Some 155 years after President Abraham Lincoln issued the Emancipation Proclamation, the city even issued an apology for the part it played. But a belated apology would not erase the stain of slavery or the devastation it had wrought for centuries.
So, how does a city make amends for such atrocities? How does it redeem itself? In Charleston, spurred by protesters seeking real change, city leaders created the Special Commission on Equity, Inclusion and Racial Conciliation in 2020.
Now, commissions and advisory councils are not uncommon in government, but this one had a mission more far-reaching, more ambitious than most. According to the commission's report on its findings, "The recommendations in this report are initial steps that can be taken to achieve the stated purpose of the Commission to dismantle systemic racism and rebuilding Charleston as an actively anti-racist government."
The report adds, "We can't find one example of a system where there are no racial disparities in outcomes: health, education, criminal justice, housing and so on. Baked into the creation and ongoing policies of our government, media and other institutions, racism operates at individual, institutional and structural levels and is therefore present in every system we examine." Hard truths, spoken plainly.
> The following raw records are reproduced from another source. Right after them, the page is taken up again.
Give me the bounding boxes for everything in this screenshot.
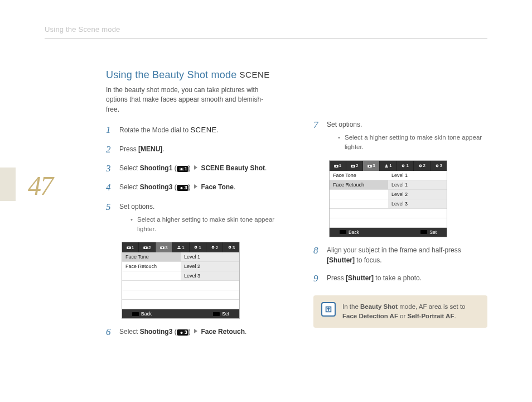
text: Align your subject in the frame and half… [327, 246, 461, 254]
steps-left: 1 Rotate the Mode dial to SCENE. 2 Press… [106, 125, 280, 234]
text: to focus. [355, 256, 382, 264]
ui-cell: Face Tone [122, 252, 181, 262]
ui-tab: 1 [122, 242, 139, 252]
arrow-icon [194, 181, 197, 192]
ui-tab: 3 [363, 161, 380, 171]
svg-point-1 [180, 168, 182, 170]
ui-tab: 3 [156, 242, 172, 252]
svg-point-9 [178, 246, 180, 248]
step-body: Rotate the Mode dial to SCENE. [119, 125, 280, 136]
sub-bullets: Select a higher setting to make skin ton… [119, 215, 280, 234]
steps-left-continued: 6 Select Shooting3 (3) Face Retouch. [106, 327, 280, 338]
svg-point-20 [352, 165, 354, 167]
ui-cell [122, 300, 181, 309]
svg-point-23 [386, 164, 388, 166]
set-label: Set [213, 311, 229, 317]
text: or [398, 313, 408, 319]
ui-cell [388, 209, 447, 218]
step-body: Press [MENU]. [119, 144, 280, 154]
camera-icon: 3 [177, 329, 188, 336]
right-column: 7 Set options. Select a higher setting t… [313, 69, 487, 346]
tab-num: 1 [389, 163, 391, 168]
note-icon [321, 302, 336, 317]
step-body: Select Shooting3 (3) Face Tone. [119, 182, 280, 192]
ui-cell: Face Retouch [330, 180, 388, 190]
steps-right-continued: 8 Align your subject in the frame and ha… [313, 245, 487, 284]
ui-mock-left: 1231123Face ToneFace RetouchLevel 1Level… [122, 242, 240, 319]
ui-left-col: Face ToneFace Retouch [122, 252, 181, 309]
step-2: 2 Press [MENU]. [106, 144, 280, 155]
svg-point-29 [437, 165, 437, 166]
step-number: 6 [106, 327, 116, 338]
arrow-icon [194, 326, 197, 336]
ui-tab: 1 [190, 242, 206, 252]
menu-key: [MENU] [138, 145, 162, 153]
set-label: Set [420, 229, 437, 235]
key-icon [132, 312, 139, 316]
scene-badge-icon: SCENE [240, 70, 270, 79]
step-body: Select Shooting1 (1) SCENE Beauty Shot. [119, 163, 280, 173]
tab-num: 1 [132, 245, 134, 250]
key-icon [340, 230, 346, 234]
ui-cell [330, 218, 388, 228]
shutter-key: [Shutter] [346, 274, 374, 282]
text: ( [172, 328, 176, 336]
camera-icon: 1 [177, 166, 188, 172]
ui-cell: Level 3 [388, 199, 447, 209]
ui-body: Face ToneFace RetouchLevel 1Level 1Level… [330, 171, 447, 228]
text: ( [172, 183, 176, 191]
tab-num: 3 [165, 245, 167, 250]
left-column: Using the Beauty Shot mode SCENE In the … [106, 69, 280, 346]
text: Select [119, 328, 140, 336]
tab-num: 1 [182, 245, 184, 250]
ui-cell [330, 199, 388, 209]
step-number: 9 [313, 273, 323, 284]
ui-tab: 1 [380, 161, 396, 171]
steps-right: 7 Set options. Select a higher setting t… [313, 119, 487, 152]
arrow-icon [194, 162, 197, 173]
bold: Face Retouch [201, 328, 245, 336]
svg-point-8 [162, 247, 163, 249]
step-3: 3 Select Shooting1 (1) SCENE Beauty Shot… [106, 163, 280, 174]
step-number: 7 [313, 119, 323, 131]
intro-text: In the beauty shot mode, you can take pi… [106, 85, 273, 114]
sub-bullets: Select a higher setting to make skin ton… [327, 133, 487, 152]
icon-suffix: 3 [185, 330, 187, 335]
text: ) [188, 328, 192, 336]
ui-cell: Level 1 [388, 171, 447, 180]
ui-right-col: Level 1Level 1Level 2Level 3 [388, 171, 447, 228]
text: ) [188, 164, 192, 172]
svg-point-27 [420, 165, 420, 166]
ui-left-col: Face ToneFace Retouch [330, 171, 388, 228]
note-box: In the Beauty Shot mode, AF area is set … [313, 295, 487, 328]
ui-cell [388, 218, 447, 228]
key-icon [420, 230, 427, 234]
text: Set options. [327, 121, 362, 128]
text: mode, AF area is set to [398, 303, 465, 310]
page-number: 47 [28, 170, 52, 201]
ui-cell: Level 2 [181, 262, 239, 271]
svg-point-18 [336, 165, 337, 167]
ui-cell [330, 190, 388, 199]
step-6: 6 Select Shooting3 (3) Face Retouch. [106, 327, 280, 338]
svg-point-16 [180, 332, 182, 334]
svg-point-6 [145, 247, 147, 249]
text: Select [119, 164, 140, 172]
bold: Shooting1 [140, 164, 173, 172]
text: . [162, 145, 164, 153]
tab-num: 2 [356, 163, 358, 168]
text: Press [119, 145, 138, 153]
tab-num: 2 [148, 245, 151, 250]
step-body: Set options. Select a higher setting to … [119, 202, 280, 234]
ui-cell [122, 271, 181, 281]
text: . [245, 328, 246, 336]
bold: SCENE Beauty Shot [201, 164, 265, 172]
ui-tab: 2 [414, 161, 431, 171]
text: In the [342, 303, 360, 310]
note-text: In the Beauty Shot mode, AF area is set … [342, 302, 480, 322]
bold: Face Detection AF [342, 313, 398, 319]
section-title: Using the Beauty Shot mode SCENE [106, 69, 280, 81]
step-number: 5 [106, 202, 116, 213]
title-text: Using the Beauty Shot mode [106, 69, 236, 80]
step-7: 7 Set options. Select a higher setting t… [313, 119, 487, 152]
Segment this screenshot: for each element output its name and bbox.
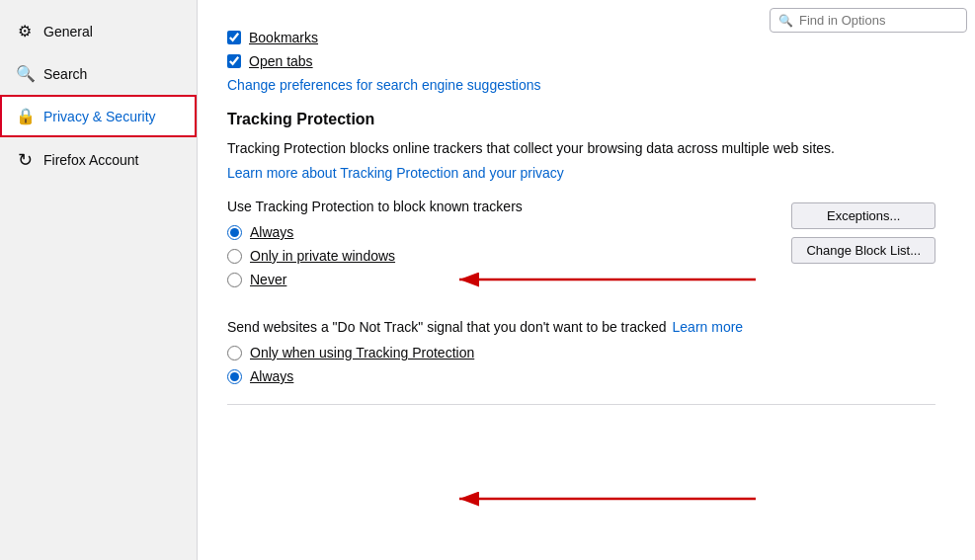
find-in-options-input[interactable] — [799, 13, 958, 28]
dnt-always-radio-row: Always — [227, 368, 935, 384]
tracking-layout: Use Tracking Protection to block known t… — [227, 199, 935, 295]
find-icon: 🔍 — [778, 14, 793, 28]
private-only-radio[interactable] — [227, 249, 242, 264]
dnt-always-label: Always — [250, 368, 293, 384]
main-content: 🔍 Bookmarks Open tabs Change preferences… — [198, 0, 975, 560]
sidebar-item-firefox-account[interactable]: ↻ Firefox Account — [0, 137, 197, 183]
sidebar-item-label: Firefox Account — [43, 152, 139, 168]
arrow-annotation-dnt-always — [449, 484, 766, 514]
never-radio[interactable] — [227, 273, 242, 287]
sidebar-item-label: General — [43, 24, 93, 40]
dnt-label: Send websites a "Do Not Track" signal th… — [227, 319, 935, 335]
sidebar-item-general[interactable]: ⚙ General — [0, 10, 197, 52]
section-divider — [227, 404, 935, 405]
search-icon: 🔍 — [16, 64, 34, 83]
open-tabs-checkbox[interactable] — [227, 54, 241, 68]
never-radio-row: Never — [227, 272, 791, 287]
sidebar-item-label: Search — [43, 66, 87, 82]
tracking-protection-section: Tracking Protection Tracking Protection … — [227, 111, 935, 295]
checkboxes-section: Bookmarks Open tabs Change preferences f… — [227, 30, 935, 111]
open-tabs-checkbox-row: Open tabs — [227, 53, 935, 69]
tracking-buttons: Exceptions... Change Block List... — [791, 202, 935, 264]
bookmarks-checkbox[interactable] — [227, 31, 241, 44]
only-tracking-radio[interactable] — [227, 346, 242, 360]
private-only-radio-row: Only in private windows — [227, 248, 791, 264]
dnt-always-radio[interactable] — [227, 369, 242, 384]
always-radio[interactable] — [227, 225, 242, 240]
open-tabs-label: Open tabs — [249, 53, 313, 69]
always-label: Always — [250, 224, 293, 240]
sync-icon: ↻ — [16, 149, 34, 171]
change-block-list-button[interactable]: Change Block List... — [791, 237, 935, 264]
always-radio-row: Always — [227, 224, 791, 240]
topbar: 🔍 — [770, 8, 967, 33]
sidebar-item-label: Privacy & Security — [43, 109, 156, 124]
dnt-section: Send websites a "Do Not Track" signal th… — [227, 319, 935, 384]
sidebar: ⚙ General 🔍 Search 🔒 Privacy & Security … — [0, 0, 198, 560]
sidebar-item-privacy[interactable]: 🔒 Privacy & Security — [0, 95, 197, 137]
tracking-section-title: Tracking Protection — [227, 111, 935, 128]
bookmarks-label: Bookmarks — [249, 30, 318, 45]
private-only-label: Only in private windows — [250, 248, 395, 264]
dnt-learn-more-link[interactable]: Learn more — [673, 319, 744, 335]
only-tracking-label: Only when using Tracking Protection — [250, 345, 474, 360]
gear-icon: ⚙ — [16, 22, 34, 40]
lock-icon: 🔒 — [16, 107, 34, 125]
exceptions-button[interactable]: Exceptions... — [791, 202, 935, 229]
tracking-section-desc: Tracking Protection blocks online tracke… — [227, 138, 935, 159]
change-prefs-link[interactable]: Change preferences for search engine sug… — [227, 77, 541, 93]
tracking-options: Use Tracking Protection to block known t… — [227, 199, 791, 295]
sidebar-item-search[interactable]: 🔍 Search — [0, 52, 197, 95]
use-tracking-label: Use Tracking Protection to block known t… — [227, 199, 791, 214]
never-label: Never — [250, 272, 286, 287]
dnt-text: Send websites a "Do Not Track" signal th… — [227, 319, 667, 335]
only-tracking-radio-row: Only when using Tracking Protection — [227, 345, 935, 360]
tracking-learn-more-link[interactable]: Learn more about Tracking Protection and… — [227, 165, 564, 181]
find-in-options-box: 🔍 — [770, 8, 967, 33]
From there, the document lays out 125 recommendations, possible ways to righting some of those wrongs. Among the recommendations, for instance, is addressing structural inequities in recruitment, hiring and promotion of city employees, decreasing pay disparities for those employees and "to make the city of Charleston a racially equitable working place."
How would it do that? The plan lays out a series of actions such as developing new city ordinances and processes for things such as auditing the demographical data of hiring and promotion and increasing "the diversity recruitment and in-house pipeline for all city supervisors, managers and human resource positions."